Questa pellicola non la manda troppo a dire nemmeno nella sua critica alla società americana, così falsa e di facciata, così semplice e così ignorante, così in balia dei voleri delle corporations che possono decidere per lei e per i suoi gusti. Basta un opportuno storytelling relativo alle tue attività di charity ed i semplici crederanno a tutto ciò che gli vuoi vendere. L’esatto opposto di quella resistenza dei costumi e dei valori che vediamo invece all’opera vicino a Seul, abbarbicata sui monti e non solo metaforicamente, nel rispetto degli antenati e della vita umana ed animale.

Il film è girato con maestria, in un tripudio di colori e di scene avvincenti. Dietro la macchina da presa troviamo l’asso coreano Bong Joon-ho, già autore di un capolavoro di nicchia come Snowpiercer. In pochi visionari sarebbero stati a loro agio nel portare in scena una storia del genere. Gli attori bravi sono molteplici, dalla già citata Tilda Swinton ad un Jake Gyllenhaal/Brokeback Mountains alle prese con un personaggio diverso dal solito, al Giancarlo Esposito di Breaking Bad finalmente sul grande schermo.

Tutti riescono a dare il massimo, rimanendo però – credo volutamente - nell’ombra.
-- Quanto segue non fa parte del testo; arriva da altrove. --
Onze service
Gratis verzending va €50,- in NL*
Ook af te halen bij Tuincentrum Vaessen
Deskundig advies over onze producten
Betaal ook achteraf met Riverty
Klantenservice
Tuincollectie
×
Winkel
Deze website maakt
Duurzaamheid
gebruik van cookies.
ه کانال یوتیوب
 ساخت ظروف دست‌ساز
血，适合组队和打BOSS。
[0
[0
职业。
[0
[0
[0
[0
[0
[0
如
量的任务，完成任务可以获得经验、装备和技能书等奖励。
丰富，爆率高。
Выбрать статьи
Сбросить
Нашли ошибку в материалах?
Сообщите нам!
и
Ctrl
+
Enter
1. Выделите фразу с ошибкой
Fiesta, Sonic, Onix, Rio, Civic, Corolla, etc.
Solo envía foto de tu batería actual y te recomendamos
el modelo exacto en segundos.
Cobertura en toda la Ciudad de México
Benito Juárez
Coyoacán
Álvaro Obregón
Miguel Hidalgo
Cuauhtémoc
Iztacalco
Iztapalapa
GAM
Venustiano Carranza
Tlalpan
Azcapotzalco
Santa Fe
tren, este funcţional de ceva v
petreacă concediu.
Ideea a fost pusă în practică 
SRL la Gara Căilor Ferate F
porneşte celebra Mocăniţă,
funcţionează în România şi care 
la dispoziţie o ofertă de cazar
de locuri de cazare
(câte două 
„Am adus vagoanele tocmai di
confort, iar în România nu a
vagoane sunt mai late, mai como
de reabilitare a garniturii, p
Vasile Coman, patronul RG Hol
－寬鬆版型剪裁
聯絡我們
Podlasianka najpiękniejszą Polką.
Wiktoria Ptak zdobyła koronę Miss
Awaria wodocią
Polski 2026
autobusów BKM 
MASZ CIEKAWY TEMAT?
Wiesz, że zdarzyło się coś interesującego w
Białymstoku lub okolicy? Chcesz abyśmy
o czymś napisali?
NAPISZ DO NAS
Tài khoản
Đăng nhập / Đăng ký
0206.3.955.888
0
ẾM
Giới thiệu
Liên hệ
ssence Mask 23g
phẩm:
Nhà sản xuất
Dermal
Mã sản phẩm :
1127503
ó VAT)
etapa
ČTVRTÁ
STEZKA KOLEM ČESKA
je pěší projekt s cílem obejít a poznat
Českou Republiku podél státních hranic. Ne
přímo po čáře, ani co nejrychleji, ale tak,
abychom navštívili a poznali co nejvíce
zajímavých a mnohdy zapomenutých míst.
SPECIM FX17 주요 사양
I personaggi sono quasi tutti di contorno, le loro sotto-trame rimangono in secondo piano rispetto alla grande avventura principale.

Un ottimo film che apre le frontiere di una produzione cinematografica diversa da quanto visto finora. Un ottimo film di cui, almeno per me, rimarrà forte in testa una frase pronunciata in una delle scene più disturbanti girate nel mattatoio. Del maiale tutto è commestibile. Tranne le urla.